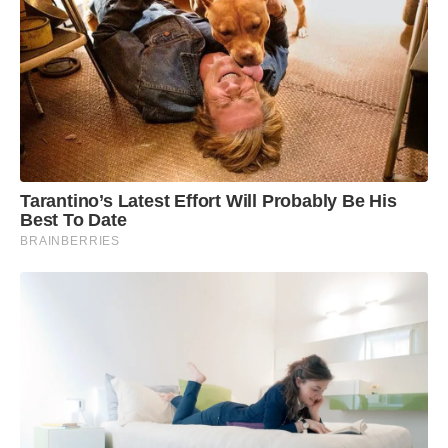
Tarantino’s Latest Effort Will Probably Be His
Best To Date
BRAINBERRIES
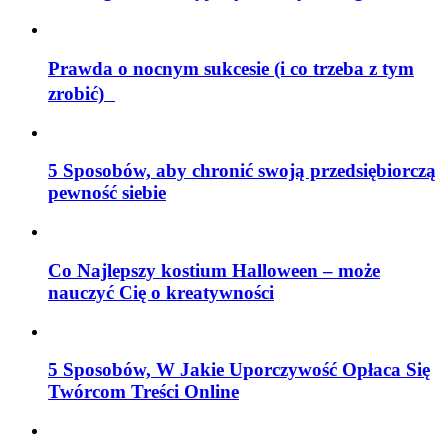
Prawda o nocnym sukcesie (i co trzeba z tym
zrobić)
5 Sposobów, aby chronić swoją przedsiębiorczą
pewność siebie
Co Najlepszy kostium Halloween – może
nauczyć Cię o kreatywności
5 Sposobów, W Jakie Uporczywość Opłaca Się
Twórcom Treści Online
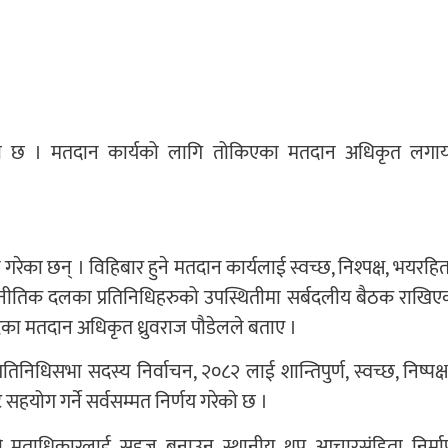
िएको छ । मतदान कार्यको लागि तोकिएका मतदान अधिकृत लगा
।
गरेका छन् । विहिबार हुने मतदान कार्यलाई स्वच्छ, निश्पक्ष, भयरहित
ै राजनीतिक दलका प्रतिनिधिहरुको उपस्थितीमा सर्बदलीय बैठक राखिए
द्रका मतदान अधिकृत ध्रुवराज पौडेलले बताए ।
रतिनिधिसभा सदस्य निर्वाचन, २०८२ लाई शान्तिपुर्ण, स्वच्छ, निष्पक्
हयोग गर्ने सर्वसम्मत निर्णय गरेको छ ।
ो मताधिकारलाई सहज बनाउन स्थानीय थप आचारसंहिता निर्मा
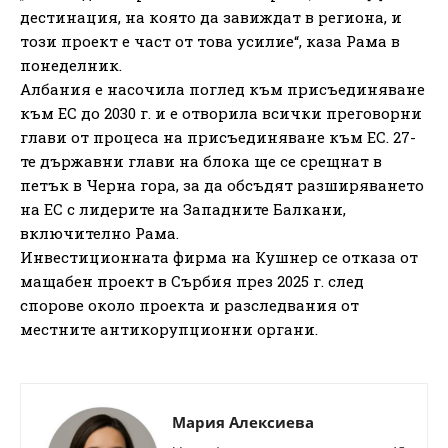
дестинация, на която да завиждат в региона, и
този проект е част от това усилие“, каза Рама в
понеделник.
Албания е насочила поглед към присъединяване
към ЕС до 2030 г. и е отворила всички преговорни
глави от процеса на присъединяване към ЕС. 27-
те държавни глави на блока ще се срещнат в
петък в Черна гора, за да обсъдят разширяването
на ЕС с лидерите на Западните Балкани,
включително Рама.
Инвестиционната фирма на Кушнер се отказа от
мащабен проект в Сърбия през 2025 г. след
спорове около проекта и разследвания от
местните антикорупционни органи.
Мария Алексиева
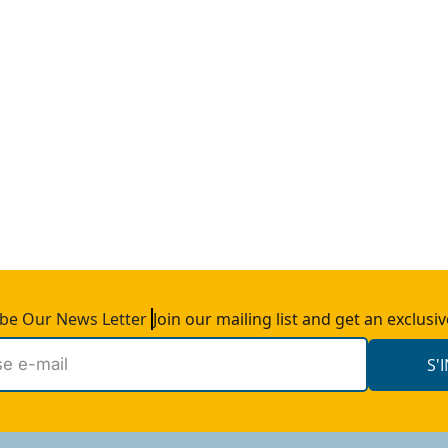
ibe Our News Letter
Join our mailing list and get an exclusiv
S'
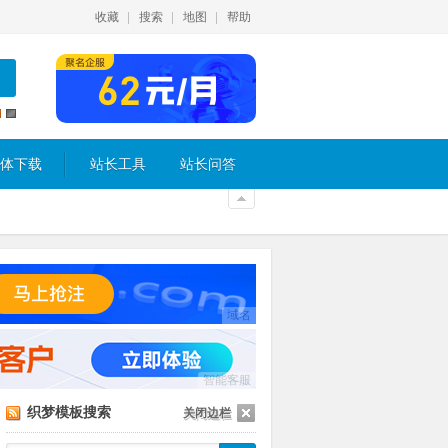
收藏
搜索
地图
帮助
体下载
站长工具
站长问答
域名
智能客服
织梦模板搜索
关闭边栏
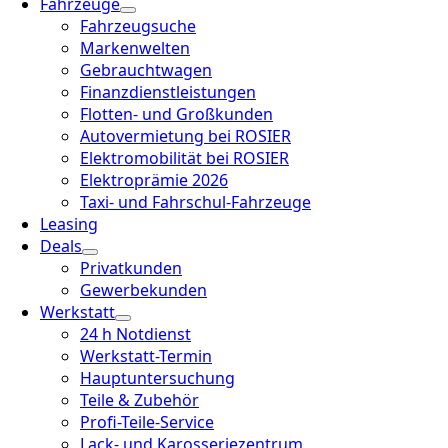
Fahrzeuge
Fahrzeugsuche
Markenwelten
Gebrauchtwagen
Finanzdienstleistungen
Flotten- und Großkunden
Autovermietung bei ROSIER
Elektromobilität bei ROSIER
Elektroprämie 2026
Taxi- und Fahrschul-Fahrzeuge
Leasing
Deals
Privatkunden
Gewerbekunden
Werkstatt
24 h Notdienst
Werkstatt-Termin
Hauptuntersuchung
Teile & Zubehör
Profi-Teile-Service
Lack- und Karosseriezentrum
--
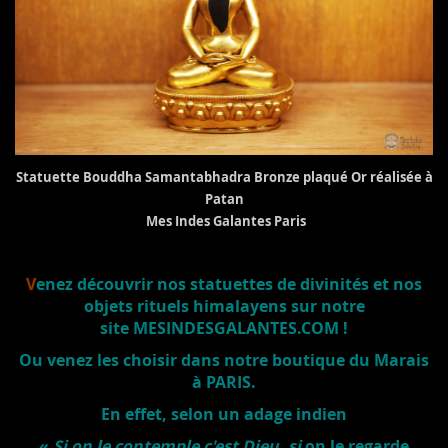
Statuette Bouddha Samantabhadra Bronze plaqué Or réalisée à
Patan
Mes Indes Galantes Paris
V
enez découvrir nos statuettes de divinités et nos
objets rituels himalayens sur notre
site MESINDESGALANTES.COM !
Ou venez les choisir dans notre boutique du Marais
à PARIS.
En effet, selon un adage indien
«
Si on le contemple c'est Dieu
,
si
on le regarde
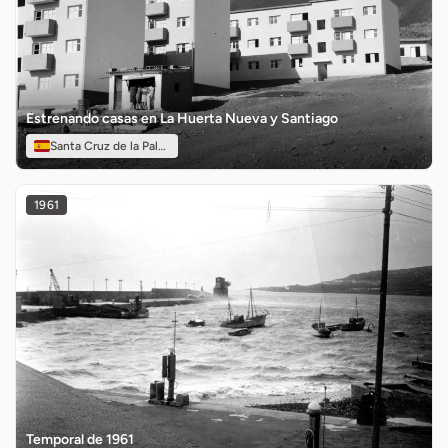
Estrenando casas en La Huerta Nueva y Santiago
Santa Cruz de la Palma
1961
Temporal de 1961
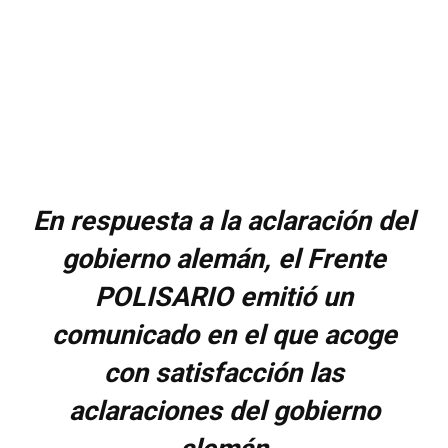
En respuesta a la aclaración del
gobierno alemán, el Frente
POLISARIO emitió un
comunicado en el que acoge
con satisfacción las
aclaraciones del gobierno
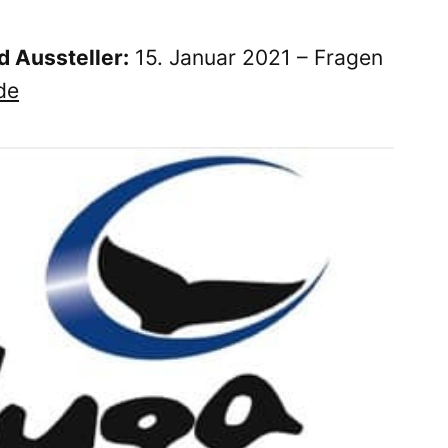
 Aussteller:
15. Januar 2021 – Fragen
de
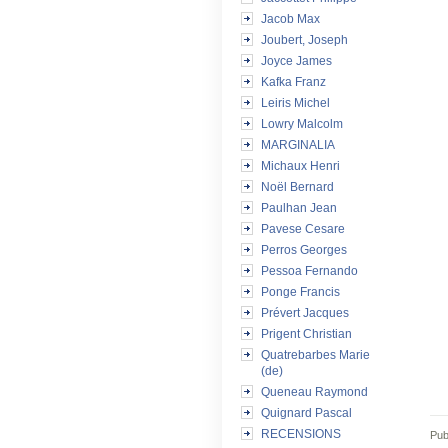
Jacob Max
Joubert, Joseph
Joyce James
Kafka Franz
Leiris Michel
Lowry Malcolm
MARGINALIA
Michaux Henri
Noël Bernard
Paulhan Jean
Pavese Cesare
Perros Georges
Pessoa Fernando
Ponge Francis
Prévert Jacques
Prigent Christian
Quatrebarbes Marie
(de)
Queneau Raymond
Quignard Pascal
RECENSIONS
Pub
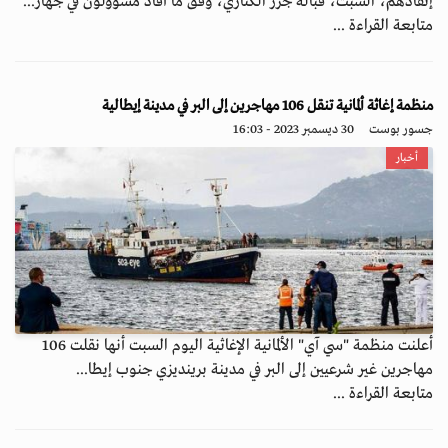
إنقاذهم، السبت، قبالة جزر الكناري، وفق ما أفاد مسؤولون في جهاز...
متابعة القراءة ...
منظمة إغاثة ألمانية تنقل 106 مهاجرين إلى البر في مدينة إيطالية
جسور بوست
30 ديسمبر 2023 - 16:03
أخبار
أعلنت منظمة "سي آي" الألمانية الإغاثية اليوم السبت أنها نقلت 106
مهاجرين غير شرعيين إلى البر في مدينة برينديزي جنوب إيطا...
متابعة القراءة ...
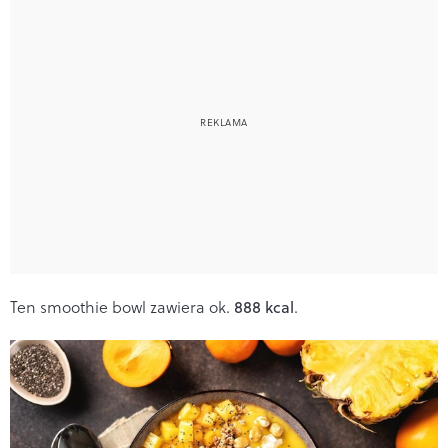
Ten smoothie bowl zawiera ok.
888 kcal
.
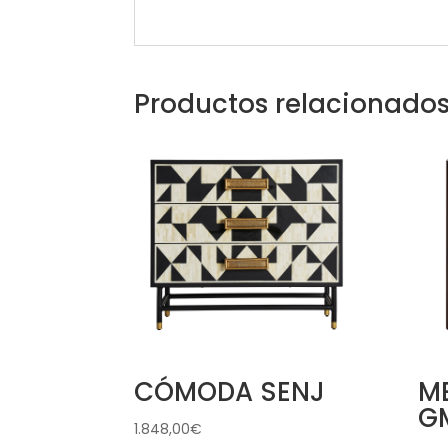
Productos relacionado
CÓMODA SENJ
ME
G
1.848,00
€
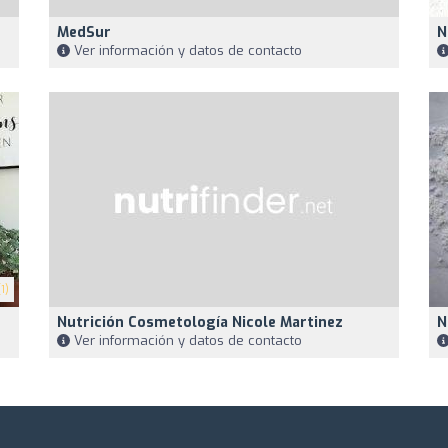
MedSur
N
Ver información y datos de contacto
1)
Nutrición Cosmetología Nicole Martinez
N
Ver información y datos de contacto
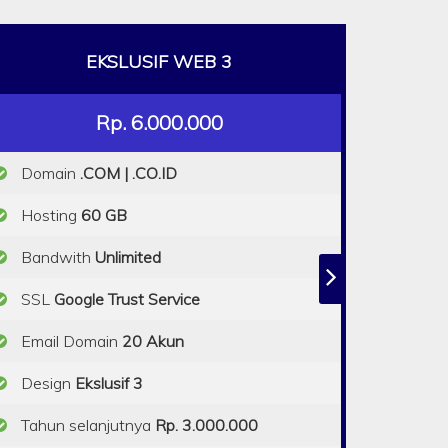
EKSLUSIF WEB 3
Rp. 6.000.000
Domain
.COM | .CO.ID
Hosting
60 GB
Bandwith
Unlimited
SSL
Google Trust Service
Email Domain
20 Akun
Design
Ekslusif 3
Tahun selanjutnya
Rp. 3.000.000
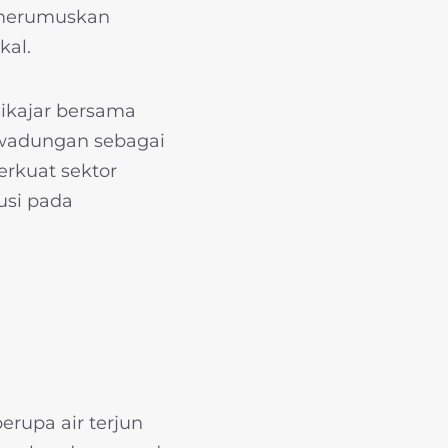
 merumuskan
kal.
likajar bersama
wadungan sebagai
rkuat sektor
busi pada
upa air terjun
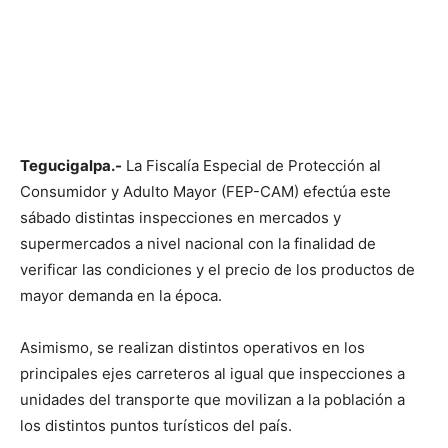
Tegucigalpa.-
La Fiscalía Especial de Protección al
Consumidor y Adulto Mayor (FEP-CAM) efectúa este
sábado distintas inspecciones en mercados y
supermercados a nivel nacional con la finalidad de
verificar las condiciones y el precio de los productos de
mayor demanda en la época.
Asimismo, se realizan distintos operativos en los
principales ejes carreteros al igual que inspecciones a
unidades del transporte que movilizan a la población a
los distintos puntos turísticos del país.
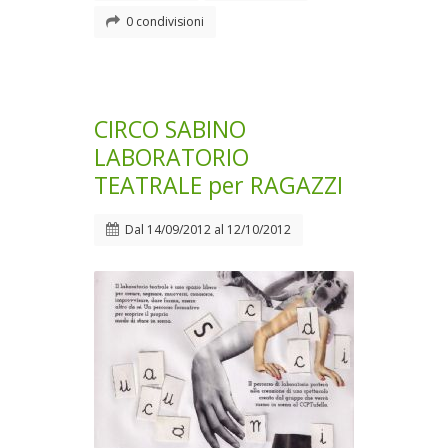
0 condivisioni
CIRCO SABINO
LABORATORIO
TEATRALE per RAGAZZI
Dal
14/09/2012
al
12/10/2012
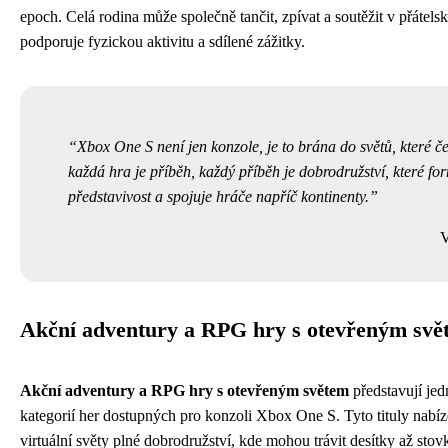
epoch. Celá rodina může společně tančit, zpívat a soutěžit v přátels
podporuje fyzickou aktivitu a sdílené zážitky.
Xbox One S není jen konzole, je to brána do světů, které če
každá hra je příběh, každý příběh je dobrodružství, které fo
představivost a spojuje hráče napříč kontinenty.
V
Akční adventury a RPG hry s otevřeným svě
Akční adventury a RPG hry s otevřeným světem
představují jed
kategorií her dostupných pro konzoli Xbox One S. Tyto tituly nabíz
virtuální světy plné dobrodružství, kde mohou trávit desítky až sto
* * *
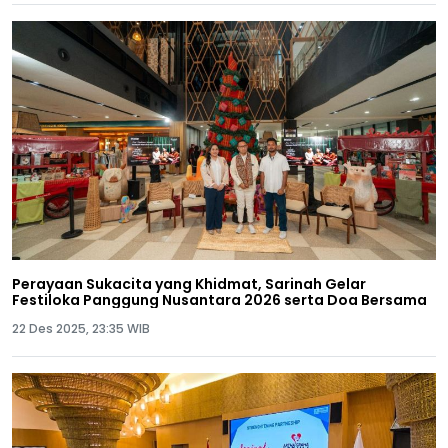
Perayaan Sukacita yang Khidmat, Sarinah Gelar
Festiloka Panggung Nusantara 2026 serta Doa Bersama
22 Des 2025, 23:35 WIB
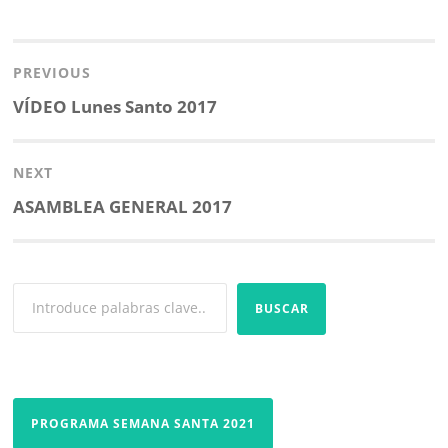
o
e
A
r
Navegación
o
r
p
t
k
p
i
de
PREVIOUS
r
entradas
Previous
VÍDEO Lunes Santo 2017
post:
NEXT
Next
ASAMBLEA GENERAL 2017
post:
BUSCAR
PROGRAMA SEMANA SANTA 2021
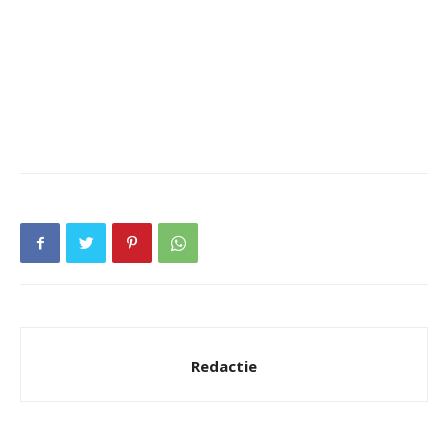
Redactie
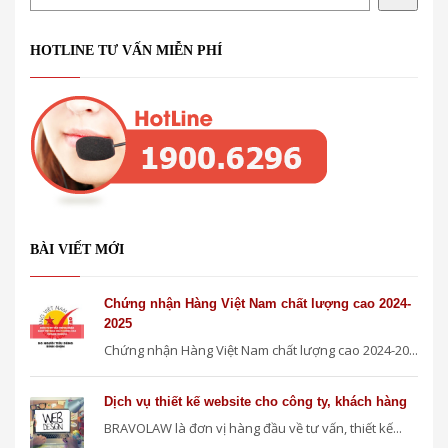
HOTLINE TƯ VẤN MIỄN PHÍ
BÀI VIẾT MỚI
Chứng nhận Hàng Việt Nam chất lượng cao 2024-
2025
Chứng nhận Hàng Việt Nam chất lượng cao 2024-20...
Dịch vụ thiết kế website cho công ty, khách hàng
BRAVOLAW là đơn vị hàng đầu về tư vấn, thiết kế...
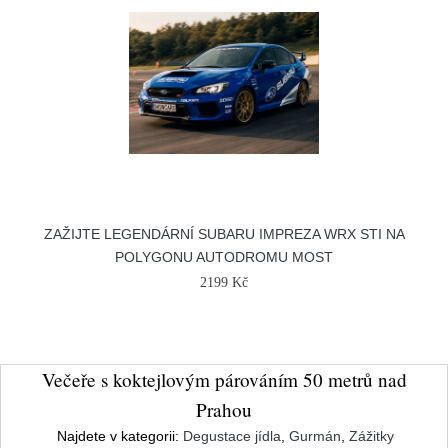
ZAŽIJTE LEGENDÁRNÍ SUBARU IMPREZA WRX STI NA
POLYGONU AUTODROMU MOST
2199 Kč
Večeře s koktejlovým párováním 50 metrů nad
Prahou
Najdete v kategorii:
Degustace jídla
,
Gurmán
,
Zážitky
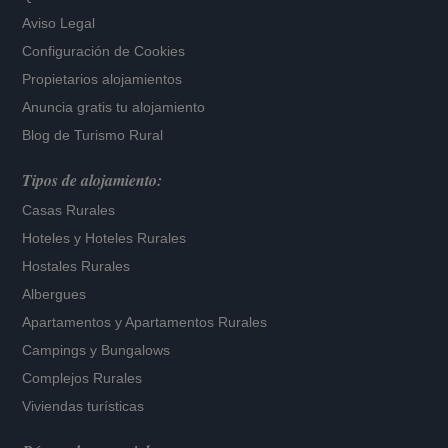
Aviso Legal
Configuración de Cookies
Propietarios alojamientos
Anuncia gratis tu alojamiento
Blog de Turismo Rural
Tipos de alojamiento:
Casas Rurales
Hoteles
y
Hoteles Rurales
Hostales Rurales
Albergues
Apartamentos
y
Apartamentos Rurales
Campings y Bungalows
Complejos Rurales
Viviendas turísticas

## Exercise instructions
In the listing above, locate the line containing "Apartamentos Rurales" and the line containing "Viviendas turísticas", then transcribe both and every line between them verbatim.

## Exercise output
Apartamentos Rurales
Campings y Bungalows
Complejos Rurales
Viviendas turísticas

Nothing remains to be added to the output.